** SUPPLIED RECORDS follows **

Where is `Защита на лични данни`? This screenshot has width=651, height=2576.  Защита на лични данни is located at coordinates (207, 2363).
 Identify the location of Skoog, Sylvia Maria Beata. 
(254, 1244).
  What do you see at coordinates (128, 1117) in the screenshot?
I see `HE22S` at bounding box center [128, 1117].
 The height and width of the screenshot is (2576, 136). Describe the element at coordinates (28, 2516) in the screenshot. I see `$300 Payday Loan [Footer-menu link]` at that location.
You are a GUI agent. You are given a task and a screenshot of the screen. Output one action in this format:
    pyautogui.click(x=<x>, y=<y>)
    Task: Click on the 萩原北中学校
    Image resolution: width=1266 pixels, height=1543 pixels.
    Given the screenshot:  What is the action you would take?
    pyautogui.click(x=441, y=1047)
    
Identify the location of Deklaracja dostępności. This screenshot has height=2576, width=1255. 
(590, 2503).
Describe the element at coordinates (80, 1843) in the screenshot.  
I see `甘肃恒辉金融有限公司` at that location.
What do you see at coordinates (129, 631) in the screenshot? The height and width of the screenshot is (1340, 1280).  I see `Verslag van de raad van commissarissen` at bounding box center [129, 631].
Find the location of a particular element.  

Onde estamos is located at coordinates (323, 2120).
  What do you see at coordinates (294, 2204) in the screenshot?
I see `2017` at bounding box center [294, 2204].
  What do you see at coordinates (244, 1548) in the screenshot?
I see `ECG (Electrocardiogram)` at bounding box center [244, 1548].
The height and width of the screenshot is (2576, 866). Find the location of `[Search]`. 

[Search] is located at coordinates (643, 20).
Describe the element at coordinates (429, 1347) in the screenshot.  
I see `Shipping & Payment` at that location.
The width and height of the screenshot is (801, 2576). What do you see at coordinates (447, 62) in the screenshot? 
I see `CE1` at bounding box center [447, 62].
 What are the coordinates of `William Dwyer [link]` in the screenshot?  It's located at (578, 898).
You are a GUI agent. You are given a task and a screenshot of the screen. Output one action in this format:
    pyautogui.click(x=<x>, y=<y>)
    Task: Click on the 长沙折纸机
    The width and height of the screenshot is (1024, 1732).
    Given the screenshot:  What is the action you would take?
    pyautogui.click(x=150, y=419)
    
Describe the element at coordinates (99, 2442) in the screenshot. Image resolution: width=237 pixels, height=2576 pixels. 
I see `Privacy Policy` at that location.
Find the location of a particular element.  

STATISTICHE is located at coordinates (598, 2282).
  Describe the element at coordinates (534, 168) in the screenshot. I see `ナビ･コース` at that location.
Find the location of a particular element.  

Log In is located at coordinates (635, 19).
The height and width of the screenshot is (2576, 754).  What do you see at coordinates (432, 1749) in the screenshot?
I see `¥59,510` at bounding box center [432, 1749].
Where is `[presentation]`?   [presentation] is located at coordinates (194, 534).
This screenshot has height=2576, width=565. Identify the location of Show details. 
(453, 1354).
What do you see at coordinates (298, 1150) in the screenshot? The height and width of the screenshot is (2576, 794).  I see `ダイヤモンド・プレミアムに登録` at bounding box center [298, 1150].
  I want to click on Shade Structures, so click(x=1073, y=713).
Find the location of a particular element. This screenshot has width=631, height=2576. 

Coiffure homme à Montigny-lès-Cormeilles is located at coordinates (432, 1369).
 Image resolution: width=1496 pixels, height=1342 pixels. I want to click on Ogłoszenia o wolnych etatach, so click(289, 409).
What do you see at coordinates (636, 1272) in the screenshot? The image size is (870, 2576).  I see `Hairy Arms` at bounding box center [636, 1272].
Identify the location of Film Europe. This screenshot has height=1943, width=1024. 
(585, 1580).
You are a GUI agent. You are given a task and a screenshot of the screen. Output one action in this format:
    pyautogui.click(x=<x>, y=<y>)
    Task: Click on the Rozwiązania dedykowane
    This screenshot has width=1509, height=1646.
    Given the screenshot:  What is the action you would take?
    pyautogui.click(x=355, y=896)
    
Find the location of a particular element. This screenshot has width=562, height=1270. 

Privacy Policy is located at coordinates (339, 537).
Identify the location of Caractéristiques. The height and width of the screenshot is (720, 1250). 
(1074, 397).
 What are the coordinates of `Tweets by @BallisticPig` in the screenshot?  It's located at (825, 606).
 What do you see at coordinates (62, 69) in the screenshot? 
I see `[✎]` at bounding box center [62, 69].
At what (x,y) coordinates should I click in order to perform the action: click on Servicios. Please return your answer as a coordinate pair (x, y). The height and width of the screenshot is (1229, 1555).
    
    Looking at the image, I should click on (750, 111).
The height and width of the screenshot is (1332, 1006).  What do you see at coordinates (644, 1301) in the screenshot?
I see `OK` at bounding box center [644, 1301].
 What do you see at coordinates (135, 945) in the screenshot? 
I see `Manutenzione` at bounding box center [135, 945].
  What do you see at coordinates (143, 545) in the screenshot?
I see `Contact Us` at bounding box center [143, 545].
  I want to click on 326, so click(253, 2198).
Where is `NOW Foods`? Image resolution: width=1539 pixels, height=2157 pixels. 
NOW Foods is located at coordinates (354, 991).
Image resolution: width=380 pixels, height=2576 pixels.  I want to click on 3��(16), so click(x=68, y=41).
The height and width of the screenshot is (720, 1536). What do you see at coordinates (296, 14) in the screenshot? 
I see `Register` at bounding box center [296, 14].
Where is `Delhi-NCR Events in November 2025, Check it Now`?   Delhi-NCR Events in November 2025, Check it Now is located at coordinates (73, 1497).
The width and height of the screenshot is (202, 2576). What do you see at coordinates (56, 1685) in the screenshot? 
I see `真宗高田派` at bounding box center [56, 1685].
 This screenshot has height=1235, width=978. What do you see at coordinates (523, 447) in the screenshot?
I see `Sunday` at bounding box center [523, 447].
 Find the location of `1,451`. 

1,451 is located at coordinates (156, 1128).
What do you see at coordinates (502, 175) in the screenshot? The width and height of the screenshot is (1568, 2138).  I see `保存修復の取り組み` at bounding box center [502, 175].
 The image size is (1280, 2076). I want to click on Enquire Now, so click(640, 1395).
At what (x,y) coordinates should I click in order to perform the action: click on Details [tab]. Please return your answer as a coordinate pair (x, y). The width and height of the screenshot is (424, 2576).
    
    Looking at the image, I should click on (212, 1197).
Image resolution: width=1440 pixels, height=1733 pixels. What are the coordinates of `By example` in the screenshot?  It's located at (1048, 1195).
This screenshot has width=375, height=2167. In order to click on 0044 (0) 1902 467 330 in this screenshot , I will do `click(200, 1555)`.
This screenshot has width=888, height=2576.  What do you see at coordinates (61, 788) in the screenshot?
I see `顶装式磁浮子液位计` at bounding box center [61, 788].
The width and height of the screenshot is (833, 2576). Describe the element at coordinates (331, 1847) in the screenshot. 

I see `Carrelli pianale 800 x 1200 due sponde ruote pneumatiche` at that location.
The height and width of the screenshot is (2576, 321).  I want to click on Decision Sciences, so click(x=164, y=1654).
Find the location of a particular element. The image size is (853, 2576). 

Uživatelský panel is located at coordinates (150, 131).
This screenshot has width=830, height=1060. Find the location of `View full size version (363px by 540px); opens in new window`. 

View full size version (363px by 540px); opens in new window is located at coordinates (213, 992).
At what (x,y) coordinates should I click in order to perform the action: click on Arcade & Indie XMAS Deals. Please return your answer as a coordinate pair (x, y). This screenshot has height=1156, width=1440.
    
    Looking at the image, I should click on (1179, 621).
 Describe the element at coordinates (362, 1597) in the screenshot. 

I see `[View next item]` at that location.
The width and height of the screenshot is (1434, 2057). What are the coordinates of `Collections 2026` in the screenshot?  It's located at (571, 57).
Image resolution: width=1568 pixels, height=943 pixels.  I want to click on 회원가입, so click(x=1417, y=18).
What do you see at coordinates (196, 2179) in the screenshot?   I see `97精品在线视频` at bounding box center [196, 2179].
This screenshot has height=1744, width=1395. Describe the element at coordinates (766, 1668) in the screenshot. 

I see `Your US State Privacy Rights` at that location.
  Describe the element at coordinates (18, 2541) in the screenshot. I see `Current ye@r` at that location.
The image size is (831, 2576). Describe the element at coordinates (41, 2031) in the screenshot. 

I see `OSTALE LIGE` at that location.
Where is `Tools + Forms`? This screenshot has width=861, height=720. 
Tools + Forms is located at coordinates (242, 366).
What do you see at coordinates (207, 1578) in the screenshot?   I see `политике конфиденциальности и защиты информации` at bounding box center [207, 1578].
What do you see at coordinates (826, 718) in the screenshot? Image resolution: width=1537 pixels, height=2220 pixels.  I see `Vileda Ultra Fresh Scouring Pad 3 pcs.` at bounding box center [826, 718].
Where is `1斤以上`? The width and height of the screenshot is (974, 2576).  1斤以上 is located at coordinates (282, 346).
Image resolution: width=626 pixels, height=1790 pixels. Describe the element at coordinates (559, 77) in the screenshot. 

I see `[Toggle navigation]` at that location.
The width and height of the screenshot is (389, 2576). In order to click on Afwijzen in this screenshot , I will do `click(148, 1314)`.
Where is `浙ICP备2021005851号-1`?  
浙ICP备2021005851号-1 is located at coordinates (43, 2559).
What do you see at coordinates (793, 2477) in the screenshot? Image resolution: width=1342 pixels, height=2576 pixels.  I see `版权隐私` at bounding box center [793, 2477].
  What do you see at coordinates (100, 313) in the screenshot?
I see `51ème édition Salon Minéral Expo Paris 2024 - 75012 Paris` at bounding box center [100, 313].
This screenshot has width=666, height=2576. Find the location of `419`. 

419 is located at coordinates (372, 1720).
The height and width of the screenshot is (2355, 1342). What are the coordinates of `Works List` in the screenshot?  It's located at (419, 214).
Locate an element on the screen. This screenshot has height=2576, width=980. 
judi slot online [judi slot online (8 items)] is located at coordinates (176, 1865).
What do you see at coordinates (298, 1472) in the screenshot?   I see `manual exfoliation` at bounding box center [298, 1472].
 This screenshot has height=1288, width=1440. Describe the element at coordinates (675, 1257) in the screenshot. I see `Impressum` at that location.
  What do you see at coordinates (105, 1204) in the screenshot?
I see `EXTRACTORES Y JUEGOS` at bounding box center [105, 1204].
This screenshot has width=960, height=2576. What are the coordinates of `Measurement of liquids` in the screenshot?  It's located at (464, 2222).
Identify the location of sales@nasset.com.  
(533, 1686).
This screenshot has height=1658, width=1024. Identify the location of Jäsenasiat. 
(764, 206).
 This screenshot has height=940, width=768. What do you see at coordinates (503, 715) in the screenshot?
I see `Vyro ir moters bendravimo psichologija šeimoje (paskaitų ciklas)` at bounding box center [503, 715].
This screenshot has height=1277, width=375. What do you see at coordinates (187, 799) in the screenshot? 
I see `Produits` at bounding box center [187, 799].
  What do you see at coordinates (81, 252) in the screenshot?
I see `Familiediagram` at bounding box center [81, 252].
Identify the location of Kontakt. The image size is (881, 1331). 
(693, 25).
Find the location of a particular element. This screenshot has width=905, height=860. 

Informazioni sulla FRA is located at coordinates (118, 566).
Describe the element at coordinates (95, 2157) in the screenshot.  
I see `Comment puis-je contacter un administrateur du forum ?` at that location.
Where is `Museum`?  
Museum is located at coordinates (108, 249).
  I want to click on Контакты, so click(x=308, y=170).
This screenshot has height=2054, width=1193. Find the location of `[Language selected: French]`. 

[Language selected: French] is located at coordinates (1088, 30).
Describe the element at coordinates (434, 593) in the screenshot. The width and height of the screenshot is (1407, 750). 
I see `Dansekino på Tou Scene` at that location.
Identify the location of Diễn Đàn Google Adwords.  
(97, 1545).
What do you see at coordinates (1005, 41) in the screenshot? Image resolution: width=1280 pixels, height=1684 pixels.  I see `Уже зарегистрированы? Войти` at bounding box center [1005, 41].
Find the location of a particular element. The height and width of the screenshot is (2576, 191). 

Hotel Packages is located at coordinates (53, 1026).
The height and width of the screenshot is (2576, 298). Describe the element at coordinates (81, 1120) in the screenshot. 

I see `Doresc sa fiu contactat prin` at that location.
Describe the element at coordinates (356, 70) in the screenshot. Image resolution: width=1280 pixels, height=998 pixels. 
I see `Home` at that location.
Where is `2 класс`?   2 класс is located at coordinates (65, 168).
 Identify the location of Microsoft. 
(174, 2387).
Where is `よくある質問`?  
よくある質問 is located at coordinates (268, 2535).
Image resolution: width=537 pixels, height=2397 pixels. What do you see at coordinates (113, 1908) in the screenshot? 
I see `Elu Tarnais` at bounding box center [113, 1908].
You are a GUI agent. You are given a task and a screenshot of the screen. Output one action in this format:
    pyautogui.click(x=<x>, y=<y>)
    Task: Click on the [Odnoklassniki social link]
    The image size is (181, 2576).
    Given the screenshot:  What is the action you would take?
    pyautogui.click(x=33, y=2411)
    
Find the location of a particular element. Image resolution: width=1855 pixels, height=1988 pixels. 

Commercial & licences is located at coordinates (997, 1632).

** End of SUPPLIED RECORDS **

YOUR OBJECTIVE: Beginning with the line above that contains "Identify the location of Deklaracja", copy each line exactly up to and including the line that contains "Task: Click on the 长沙折纸机", and go no further.

FINAL ANSWER:
Identify the location of Deklaracja dostępności. This screenshot has height=2576, width=1255. 
(590, 2503).
Describe the element at coordinates (80, 1843) in the screenshot.  
I see `甘肃恒辉金融有限公司` at that location.
What do you see at coordinates (129, 631) in the screenshot? The height and width of the screenshot is (1340, 1280).  I see `Verslag van de raad van commissarissen` at bounding box center [129, 631].
Find the location of a particular element.  

Onde estamos is located at coordinates (323, 2120).
  What do you see at coordinates (294, 2204) in the screenshot?
I see `2017` at bounding box center [294, 2204].
  What do you see at coordinates (244, 1548) in the screenshot?
I see `ECG (Electrocardiogram)` at bounding box center [244, 1548].
The height and width of the screenshot is (2576, 866). Find the location of `[Search]`. 

[Search] is located at coordinates (643, 20).
Describe the element at coordinates (429, 1347) in the screenshot.  
I see `Shipping & Payment` at that location.
The width and height of the screenshot is (801, 2576). What do you see at coordinates (447, 62) in the screenshot? 
I see `CE1` at bounding box center [447, 62].
 What are the coordinates of `William Dwyer [link]` in the screenshot?  It's located at (578, 898).
You are a GUI agent. You are given a task and a screenshot of the screen. Output one action in this format:
    pyautogui.click(x=<x>, y=<y>)
    Task: Click on the 长沙折纸机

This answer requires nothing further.